The assertion says that $X^*X\leq I$ implies $\|X\|\leq 1$. First note that $\|X\|^2=\|X^*X\|$, so it is enough to show "if $0\leq X\leq I$, then $\|X\|\leq 1$".

Next you note that $0\leq X\leq I$ implies that $\sigma(X)\subset[0,1]$. And finally, using that $X$ is selfadjoint, $\|X^2\|=\|X\|^2$, which you use to show that $\|X\|$ equals the spectral radius of $X$. Then $\|X\|\leq1$.

Answer 2

Let $f(t) = t^2$, then $f(t)$ is a non-negative operator monotone function on $[0, \infty)$.

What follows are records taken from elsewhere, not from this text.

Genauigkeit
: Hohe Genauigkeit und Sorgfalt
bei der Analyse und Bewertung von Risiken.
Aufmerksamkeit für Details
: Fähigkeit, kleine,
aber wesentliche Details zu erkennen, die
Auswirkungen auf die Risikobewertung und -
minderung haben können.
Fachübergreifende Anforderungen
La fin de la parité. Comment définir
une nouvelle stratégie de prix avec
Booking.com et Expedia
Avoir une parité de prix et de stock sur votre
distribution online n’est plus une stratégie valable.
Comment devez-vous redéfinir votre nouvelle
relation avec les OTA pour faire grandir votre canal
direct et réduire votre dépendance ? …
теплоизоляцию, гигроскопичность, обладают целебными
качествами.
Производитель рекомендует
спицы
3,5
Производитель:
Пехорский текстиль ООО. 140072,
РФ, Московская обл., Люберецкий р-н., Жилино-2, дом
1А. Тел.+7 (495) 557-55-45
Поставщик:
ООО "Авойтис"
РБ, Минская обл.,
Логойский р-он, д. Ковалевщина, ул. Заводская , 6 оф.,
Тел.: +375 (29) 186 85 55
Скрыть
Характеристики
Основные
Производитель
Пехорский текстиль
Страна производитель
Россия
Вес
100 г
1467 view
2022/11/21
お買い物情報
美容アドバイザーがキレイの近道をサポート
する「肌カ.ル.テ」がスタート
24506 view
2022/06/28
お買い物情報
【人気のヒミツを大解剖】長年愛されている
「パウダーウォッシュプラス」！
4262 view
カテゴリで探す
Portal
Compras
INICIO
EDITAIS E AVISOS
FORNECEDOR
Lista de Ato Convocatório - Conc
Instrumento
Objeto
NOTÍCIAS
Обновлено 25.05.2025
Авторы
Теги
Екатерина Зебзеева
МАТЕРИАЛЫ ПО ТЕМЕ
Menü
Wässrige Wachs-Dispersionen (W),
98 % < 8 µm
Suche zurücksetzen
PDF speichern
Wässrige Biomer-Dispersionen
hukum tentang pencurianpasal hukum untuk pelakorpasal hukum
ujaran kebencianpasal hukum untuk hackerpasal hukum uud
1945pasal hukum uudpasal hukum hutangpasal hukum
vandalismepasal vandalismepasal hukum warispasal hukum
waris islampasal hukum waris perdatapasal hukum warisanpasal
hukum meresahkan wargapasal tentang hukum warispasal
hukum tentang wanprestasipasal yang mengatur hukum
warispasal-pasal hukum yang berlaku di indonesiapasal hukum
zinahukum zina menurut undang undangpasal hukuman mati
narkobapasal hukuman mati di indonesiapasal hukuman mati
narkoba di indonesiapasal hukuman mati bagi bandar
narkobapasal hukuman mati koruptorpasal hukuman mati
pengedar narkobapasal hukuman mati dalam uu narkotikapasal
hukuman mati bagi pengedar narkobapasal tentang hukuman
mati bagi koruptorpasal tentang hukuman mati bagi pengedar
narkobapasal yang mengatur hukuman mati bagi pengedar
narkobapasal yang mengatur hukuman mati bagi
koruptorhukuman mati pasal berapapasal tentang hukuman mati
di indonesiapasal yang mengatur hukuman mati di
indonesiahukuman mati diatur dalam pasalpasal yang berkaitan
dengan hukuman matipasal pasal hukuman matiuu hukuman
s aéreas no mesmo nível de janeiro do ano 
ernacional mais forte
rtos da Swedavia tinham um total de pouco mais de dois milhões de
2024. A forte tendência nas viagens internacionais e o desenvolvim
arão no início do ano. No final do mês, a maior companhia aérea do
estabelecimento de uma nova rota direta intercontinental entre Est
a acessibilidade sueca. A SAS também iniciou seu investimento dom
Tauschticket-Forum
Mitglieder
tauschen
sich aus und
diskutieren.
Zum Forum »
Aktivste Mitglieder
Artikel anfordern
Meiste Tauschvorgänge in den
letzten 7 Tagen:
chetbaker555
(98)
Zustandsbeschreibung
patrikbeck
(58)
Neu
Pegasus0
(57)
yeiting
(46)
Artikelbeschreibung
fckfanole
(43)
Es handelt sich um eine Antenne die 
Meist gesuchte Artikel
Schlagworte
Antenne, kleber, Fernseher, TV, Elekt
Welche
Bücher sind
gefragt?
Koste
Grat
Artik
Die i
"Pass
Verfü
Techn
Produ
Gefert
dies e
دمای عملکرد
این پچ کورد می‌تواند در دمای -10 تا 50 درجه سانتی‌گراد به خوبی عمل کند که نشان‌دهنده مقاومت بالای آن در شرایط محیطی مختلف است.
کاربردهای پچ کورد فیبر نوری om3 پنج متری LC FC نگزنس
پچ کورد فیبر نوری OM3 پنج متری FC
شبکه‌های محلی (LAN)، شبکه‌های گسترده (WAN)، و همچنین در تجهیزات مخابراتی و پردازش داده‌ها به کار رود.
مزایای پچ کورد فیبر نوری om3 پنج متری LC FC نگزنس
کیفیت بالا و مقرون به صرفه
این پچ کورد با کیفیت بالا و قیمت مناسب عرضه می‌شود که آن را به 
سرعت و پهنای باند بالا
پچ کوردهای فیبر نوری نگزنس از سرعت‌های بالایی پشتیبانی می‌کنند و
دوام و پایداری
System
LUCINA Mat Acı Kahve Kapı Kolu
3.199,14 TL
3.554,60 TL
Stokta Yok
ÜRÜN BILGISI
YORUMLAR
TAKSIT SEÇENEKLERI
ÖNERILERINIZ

There is a theorem that says $f(||X||) \leq ||f(|X|)||$ when $f(t)$ is a non-negative

operator monotone function and $||.||$ is a normalized unitarily invariant norm.

Now, the statement at the beginning of $\star$ means that $|A^{1/2}B^{-1/2}|^2 \leq I$,

hence, $f(||A^{1/2}B^{-1/2})||) \leq ||f |A^{1/2}B^{-1/2}| || \leq ||f(I)|| = 1$

which implies that $||A^{1/2}B^{-1/2}|| \leq 1$.